January 19, two days after a suspicious package was found along the Martin Luther King Jr. Day Parade route, and just as national media were picking up the story of a suspected racially motivated act of attempted terror, KREM-2 News’ Facebook page blew up with comments from viewers, underscoring a deep division among locals.
Some people were some outraged. Others were supportive. “Over the top offensive!” wrote one. “LMAO it’s great!” wrote another. Some viewers quoted Bible scripture about sinners and their “pernicious ways.”
One woman attempted to draw a psychosexual through-line: “Guys love it..chicks are disgusted.. whats new?” But the KREM controversy wasn’t over the MLK bomb. It was over the logo of a new hot dog vendor in downtown, which looks a little like a woman engaged in an act of fellatio.
In all, twice as many people on KREM’s Facebook page got riled up by hot dogs than by an act of domestic terrorism. It’s something WILD DAWGS co-owner Serena Belsby calls “a sad commentary.”
Sad, maybe, but fortuitous. Inhabiting a tiny space next to Santorini’s in the Parkade, Wild Dawgs opened last Tuesday to as much chatter, praise and rancor as the opening of an average Walmart. When we got there, 30 minutes after opening, they’d already sold about a dozen dogs. Selling that many, at $6.50-$7.50 a pop, to a thrifty mid-week lunch crowd is no small feat.
Curated by Belsby’s partner, Esteban Vallejo, there’s an eclectic, international flare to the menu. The Bad Mama ($7) takes a chicken dog and adds basil, pesto, grilled onions and a chimichurri sauce, while the Hot Mama ($7) is a chorizo dog with tomato, cilantro, tomatillo sauce and a hot sauce made with Sriracha.
Closer to home, the Mad For Manhattan ($6.50) comes with pineapple sauce, along with mozzarella, ham, onions and ketchup. The I Love Spokane ($6.50) steals Seattle’s signature condiment, cream cheese, then adds bacon.
All of the dogs come dusted with finely crumbled potato chips, a standard dog topping from Vallejo’s native Columbia.
In addition to getting the word out as well as any guerilla marketing campaign in recent memory, the controversial logo has kick-started the fledgling dog shop’s merchandising channels in ways the owners didn’t plan for.
“Some people don’t like [the logo],” Belsby says, “Some people are ordering t-shirts.”
Wild Dawgs • 102 N. Howard St. • Tues-Weds 11 am-8 pm, Thurs 11 am- 1 am, Fri 11 am – 3 am, Sat 5 pm-3 am • 795-8228
On the gritty corner of East Trent and Freya Way, amidst gun shops, steel recycling plants and forklift rentals, a quaint, newly varnished log cabin sits in an empty parking lot.
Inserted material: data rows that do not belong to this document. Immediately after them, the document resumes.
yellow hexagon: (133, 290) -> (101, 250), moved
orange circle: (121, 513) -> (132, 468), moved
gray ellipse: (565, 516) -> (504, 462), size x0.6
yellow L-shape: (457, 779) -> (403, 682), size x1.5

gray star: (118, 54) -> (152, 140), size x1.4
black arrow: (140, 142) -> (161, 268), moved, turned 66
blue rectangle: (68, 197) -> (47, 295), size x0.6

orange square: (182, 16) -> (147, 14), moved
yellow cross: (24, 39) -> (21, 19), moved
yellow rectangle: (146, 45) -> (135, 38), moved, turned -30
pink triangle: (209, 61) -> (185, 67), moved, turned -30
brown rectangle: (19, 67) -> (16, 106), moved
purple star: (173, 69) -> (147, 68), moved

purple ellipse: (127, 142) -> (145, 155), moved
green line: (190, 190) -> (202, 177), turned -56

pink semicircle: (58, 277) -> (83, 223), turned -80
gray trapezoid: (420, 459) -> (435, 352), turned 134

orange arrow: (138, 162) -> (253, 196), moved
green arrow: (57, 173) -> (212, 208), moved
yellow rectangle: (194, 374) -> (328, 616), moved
But this little cabin can hold its own in this rough neighborhood. Instead of a rocker on the porch, it’s got a hulking black don’t-mess-with-Texas-style barbeque pit smoker. A sign pointing drivers off the road reads, “Stop here and eat, or we’ll both starve.”
Welcome to SMOKIES LOG CABIN BARBEQUE, a saucy, slow-cookin’, meat-slinging drive-through joint that’s been grilling here since January 2010.
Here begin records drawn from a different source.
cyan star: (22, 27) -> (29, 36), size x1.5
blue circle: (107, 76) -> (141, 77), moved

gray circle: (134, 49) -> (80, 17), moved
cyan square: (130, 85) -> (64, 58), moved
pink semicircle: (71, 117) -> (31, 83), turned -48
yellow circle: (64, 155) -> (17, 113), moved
You may have seen it before. For the last six years, owner Janet Bonser has been trucking her mobile log cabin trailer to cater weddings and backyard barbecues. She’s still in the catering biz — she’ll do on- or off-site service. But when a drive-through coffee shop closed here on East Trent, she parked her trailer behind it, reopened its windows and set up shop.
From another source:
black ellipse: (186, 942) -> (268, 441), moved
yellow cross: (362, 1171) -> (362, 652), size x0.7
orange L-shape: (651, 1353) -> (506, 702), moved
Just over a year later, she’s up at 5:30 on weekday mornings to get the applewood smoker going, slow-roasting beef, pulled pork and poultry.
It’s a meat lover’s dream (I didn’t see meat in the coleslaw, but it was probably there) and a long process. But anyone who knows barbeque knows the secret’s not just in the sauce but in the dry rub, the cut, the time and the temperature.
Smokies’ best examples of this are the uber-tender brisket sandwich ($7.50) or award-winning chicken. After some prodding, Bonser mentions she entered her first contest last year — the “Smokin’ the Couer d’Alenes Inland Northwest BBQ Championship” — and earned first place for her poultry.
Everything on the menu is under $10, and daily specials offer deals like the pulled-pork sandwich for $4.95.
“I personally don’t like fast-food places,” Bonser says. “My mom used to say, ‘A good meal takes a lot of time,’ and I really believe that. Here, the food is cooked all day, ready to go. So it’s fast food, but not junk food.”
A word to the hungry driver: Texas will mess with you. Get napkins. Lots of napkins.